Observations and reformat scripts

None

References

  • Alexander L.V. and Coauthors (2006). Global observed changes in daily climate extremes of temperature and precipitation. J. Geophys. Res., 111, D05109. https://doi.org/10.1029/2005JD006290

  • American Academy of Actuaries, Canadian Institute of Actuaries, Casualty Actuarial Society and Society of Actuaries. Actuaries Climate Index. http://actuariesclimateindex.org (2018-10-06).

  • Donat, M., and Coauthors (2013). Updated analyses of temperature and precipitation extreme indices since the beginning of the twentieth century: The HadEX2 dataset. J. Geophys. Res., 118, 2098–2118, https://doi.org/10.1002/jgrd.50150.

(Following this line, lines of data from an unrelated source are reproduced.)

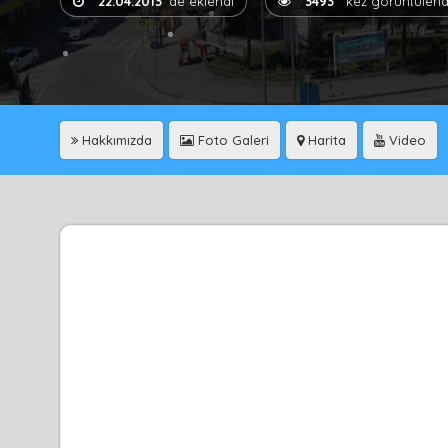
22.04.2013
'de eklendi
3493
kez görüntülend
Hakkımızda
Foto Galeri
Harita
Video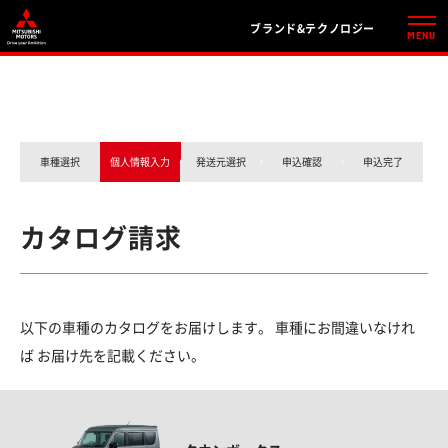
ブランド&テクノロジー
車種選択
個人情報入力
発送元選択
申込確認
申込完了
カタログ請求
以下の車種のカタログをお届けします。 車種にお間違いなけれ
ば お届け先を記載ください。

  • Fouillet, A., Rey, G., Laurent, F., Pavillon, G. Bellec, S., Guihenneuc-Jouyaux, C., Clavel J., Jougla, E. and Hémon, D. (2006) Excess mortality related to the August 2003 heat wave in France. Int. Arch. Occup. Environ. Health, 80, 16–24. https://doi.org/10.1007/s00420-006-0089-4

  • Gleason, K.L., J.H. Lawrimore, D.H. Levinson, T.R. Karl, and D.J. Karoly (2008). A Revised U.S. Climate Extremes Index. J. Climate, 21, 2124-2137 https://doi.org/10.1175/2007JCLI1883.1

  • Meehl, G. A., and Coauthors (2000). An introduction to trends inextreme weather and climate events: Observations, socio-economic impacts, terrestrial ecological impacts, and model projections. Bull. Amer. Meteor. Soc., 81, 413–416. doi: 10.1175/1520-0477(2000)081<0413:AITTIE>2.3.CO;2

  • Whitman, S., G. Good, E. R. Donoghue, N. Benbow, W. Y. Shou and S. X. Mou (1997). Mortality in Chicago attributed to the July 1995 heat wave. Amer. J. Public Health, 87, 1515–1518. https://doi.org/10.2105/AJPH.87.9.1515

  • Zhang, Y., M. Nitschke, and P. Bi (2013). Risk factors for direct heat-related hospitalization during the 2009 Adelaide heat-wave: A case crossover study. Sci. Total Environ., 442, 1–5. https://doi.org/10.1016/j.scitotenv.2012.10.042

  • Zhang, X. , Alexander, L. , Hegerl, G. C., Jones, P. , Tank, A. K., Peterson, T. C., Trewin, B. and Zwiers, F. W. (2011). Indices for monitoring changes in extremes based on daily temperature and precipitation data. WIREs Clim Change, 2: 851-870. doi:10.1002/wcc.147. https://doi.org/10.1002/wcc.147

Example plots

../_images/t90p_IPSL-CM5A-LR_rcp85_2020_2040.png

Average change in the heat component (t90p metric) of the Combined Climate Extreme Index for the 2020-2040 compared to the 1971-2000 reference period for the RCP 8.5 scenario simulated by MPI-ESM-MR.